The Grabit Pack looks like those holsters that SWAT operatives use for their pistols. And this, I think is both its main advantage and disadvantage.
The Grabit Pack was designed to be worn around the waist and around one thigh. That way, the weight of its contents are focused on your hips, rather than your back or arms. The thigh strap is there to prevent the pack from swinging around when you walk.
This design makes it stable. So you can carry a heavy superzoom lens or speedlite and it won’t get swung around violently when you walk or even when you run.
The disadvantage here, though, is that the pack tends to crease your pants. And especially if you’re fond of wearing loose pants, it might be difficult to get that perfect adjustment (for a good balance of stability and wrinkle-free neatness).
Also, the Grabit Pack does look too much like a pistol holster. I could imagine security personnel eyeing me–they must be thinking I was packing! Lastly, I’ve had some difficulty when going to the restroom. Okay, that should be the same case with any belt bag or fanny pack, anyway!
Gripes aside, I had a wonderful time using the Grabit Pack during the half-day blogger food tour I attended. My Canon Rebel XTi tends to strain the neck and back when carried on the neck strap with speedlite attached. So I simply stuck the flash attachment inside the Grabit Pack whenever we moved to a different establishment. I almost don’t notice the weight of the speedlite! How’s that for giving your back a break?

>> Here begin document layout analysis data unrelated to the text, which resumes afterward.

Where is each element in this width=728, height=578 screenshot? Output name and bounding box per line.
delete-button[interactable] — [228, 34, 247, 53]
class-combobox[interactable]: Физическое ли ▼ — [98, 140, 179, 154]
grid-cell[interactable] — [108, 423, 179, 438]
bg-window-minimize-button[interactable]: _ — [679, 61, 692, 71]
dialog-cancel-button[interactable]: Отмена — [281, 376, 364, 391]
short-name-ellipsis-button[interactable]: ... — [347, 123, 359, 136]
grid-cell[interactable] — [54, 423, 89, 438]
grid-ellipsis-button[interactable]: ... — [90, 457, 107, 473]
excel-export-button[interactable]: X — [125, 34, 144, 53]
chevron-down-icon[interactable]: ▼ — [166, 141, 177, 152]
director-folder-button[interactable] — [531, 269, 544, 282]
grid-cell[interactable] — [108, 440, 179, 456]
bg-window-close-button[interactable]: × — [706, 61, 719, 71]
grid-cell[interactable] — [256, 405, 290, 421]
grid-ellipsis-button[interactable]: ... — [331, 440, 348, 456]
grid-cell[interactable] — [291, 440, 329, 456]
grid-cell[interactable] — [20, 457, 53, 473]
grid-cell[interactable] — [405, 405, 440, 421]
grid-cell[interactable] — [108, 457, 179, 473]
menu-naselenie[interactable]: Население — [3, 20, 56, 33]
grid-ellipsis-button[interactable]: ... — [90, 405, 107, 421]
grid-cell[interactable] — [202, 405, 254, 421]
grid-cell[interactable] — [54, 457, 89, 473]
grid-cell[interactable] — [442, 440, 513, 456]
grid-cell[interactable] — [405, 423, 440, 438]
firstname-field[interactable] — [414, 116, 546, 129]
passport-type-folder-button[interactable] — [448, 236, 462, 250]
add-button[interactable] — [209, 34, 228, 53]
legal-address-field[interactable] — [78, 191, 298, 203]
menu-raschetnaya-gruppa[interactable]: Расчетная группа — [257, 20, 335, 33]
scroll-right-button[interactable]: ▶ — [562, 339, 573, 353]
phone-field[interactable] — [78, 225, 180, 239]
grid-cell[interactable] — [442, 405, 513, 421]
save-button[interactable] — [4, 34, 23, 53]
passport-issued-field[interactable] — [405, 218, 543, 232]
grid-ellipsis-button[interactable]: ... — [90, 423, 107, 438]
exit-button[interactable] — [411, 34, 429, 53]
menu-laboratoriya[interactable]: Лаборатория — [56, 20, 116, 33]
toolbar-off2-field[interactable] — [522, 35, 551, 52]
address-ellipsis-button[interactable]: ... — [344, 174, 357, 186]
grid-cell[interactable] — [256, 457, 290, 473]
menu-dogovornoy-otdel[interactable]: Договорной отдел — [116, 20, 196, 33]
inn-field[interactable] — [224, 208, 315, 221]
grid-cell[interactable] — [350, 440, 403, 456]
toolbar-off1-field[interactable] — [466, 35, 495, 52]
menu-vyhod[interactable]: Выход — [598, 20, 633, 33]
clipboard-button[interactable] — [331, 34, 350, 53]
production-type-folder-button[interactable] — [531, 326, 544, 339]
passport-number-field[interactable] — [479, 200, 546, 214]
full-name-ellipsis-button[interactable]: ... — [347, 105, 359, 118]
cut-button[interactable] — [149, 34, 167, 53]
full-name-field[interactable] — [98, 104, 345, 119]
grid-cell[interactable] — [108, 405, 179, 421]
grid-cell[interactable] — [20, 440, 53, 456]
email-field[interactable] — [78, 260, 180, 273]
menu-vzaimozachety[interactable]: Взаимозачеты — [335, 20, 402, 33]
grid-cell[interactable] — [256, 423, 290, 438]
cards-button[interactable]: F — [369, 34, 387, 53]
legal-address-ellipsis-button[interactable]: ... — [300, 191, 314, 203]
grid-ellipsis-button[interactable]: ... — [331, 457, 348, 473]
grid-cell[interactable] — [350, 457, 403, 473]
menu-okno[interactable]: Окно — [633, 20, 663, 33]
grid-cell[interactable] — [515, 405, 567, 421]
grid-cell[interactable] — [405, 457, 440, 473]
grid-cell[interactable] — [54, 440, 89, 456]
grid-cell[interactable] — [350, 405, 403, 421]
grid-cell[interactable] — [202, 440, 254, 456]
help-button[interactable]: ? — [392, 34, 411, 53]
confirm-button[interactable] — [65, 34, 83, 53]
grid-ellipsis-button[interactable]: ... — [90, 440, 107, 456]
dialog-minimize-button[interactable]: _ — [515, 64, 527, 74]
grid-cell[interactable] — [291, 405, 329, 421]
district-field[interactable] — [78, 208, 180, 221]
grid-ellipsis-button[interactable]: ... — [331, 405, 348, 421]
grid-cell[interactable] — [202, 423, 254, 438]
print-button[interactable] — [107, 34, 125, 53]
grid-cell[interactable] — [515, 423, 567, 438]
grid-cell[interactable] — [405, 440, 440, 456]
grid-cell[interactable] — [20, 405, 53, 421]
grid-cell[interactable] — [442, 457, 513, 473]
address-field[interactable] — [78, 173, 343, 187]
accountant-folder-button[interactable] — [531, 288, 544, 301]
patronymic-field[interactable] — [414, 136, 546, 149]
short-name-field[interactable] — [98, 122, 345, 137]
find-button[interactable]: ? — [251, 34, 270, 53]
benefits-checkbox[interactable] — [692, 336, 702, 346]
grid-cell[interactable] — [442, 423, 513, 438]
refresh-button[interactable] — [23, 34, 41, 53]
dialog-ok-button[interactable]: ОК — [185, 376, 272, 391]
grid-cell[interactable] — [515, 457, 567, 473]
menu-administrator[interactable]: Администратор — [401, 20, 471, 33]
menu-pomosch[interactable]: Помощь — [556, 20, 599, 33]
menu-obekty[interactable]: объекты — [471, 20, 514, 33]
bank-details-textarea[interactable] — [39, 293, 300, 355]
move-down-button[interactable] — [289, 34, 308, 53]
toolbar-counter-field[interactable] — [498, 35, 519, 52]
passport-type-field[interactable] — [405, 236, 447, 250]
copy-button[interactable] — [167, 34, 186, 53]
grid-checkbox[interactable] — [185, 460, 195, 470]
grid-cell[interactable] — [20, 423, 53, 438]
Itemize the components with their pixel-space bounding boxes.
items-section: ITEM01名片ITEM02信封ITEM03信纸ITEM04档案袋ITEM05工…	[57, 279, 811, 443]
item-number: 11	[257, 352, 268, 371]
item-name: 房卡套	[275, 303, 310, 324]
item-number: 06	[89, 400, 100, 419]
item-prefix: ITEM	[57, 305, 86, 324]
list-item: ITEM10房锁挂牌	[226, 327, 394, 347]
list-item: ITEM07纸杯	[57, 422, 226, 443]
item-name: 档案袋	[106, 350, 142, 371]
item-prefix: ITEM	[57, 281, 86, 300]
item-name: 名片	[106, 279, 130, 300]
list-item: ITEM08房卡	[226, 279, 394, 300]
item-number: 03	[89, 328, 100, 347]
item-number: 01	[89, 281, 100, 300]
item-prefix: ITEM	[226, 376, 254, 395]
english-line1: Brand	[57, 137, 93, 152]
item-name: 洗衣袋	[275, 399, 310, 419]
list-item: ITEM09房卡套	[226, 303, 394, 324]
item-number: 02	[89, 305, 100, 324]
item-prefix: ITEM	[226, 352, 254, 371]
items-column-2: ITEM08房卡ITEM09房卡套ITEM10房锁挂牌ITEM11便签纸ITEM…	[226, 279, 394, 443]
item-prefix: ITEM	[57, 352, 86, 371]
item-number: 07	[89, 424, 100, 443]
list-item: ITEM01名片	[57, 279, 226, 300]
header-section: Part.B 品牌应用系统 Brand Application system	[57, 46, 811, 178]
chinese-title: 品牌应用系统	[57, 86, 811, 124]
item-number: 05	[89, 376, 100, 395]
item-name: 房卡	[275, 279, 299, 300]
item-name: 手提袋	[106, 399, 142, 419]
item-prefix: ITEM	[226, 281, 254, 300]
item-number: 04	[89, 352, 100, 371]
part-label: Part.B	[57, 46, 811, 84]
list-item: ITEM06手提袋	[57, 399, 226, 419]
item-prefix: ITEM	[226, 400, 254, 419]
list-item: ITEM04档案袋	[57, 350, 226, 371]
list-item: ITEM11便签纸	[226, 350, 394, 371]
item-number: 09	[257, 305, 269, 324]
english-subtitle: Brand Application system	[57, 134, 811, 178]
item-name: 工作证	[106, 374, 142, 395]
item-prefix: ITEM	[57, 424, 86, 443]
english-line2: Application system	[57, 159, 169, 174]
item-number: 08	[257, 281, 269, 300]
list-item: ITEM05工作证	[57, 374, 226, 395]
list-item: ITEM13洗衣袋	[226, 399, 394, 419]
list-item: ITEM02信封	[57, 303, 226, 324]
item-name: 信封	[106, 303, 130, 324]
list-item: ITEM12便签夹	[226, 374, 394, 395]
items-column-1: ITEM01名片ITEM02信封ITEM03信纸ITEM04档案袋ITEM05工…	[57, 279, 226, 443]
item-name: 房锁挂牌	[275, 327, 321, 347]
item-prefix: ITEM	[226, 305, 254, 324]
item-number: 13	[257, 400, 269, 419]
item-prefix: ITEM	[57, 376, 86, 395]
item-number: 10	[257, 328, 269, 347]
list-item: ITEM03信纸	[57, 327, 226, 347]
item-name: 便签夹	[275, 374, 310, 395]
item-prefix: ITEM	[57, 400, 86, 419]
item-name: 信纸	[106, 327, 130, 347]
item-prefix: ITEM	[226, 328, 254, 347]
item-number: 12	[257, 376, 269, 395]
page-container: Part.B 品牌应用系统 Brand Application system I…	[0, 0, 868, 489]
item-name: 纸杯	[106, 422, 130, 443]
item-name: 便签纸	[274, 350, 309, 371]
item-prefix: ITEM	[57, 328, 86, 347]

In all, I’d say the Grabit Pack is a useful accessory for anyone who needs easy access to gadgets or tools, and who needs to take a load off their backs. I believe it’s also useful for hiking, fishing, paintball/airsoft, carpentry and just about any activity where you need easy access to tools or accessories. The Grabit Pack comes in left-worn and right-worn models, and costs $23 via the Grabit Pack online store.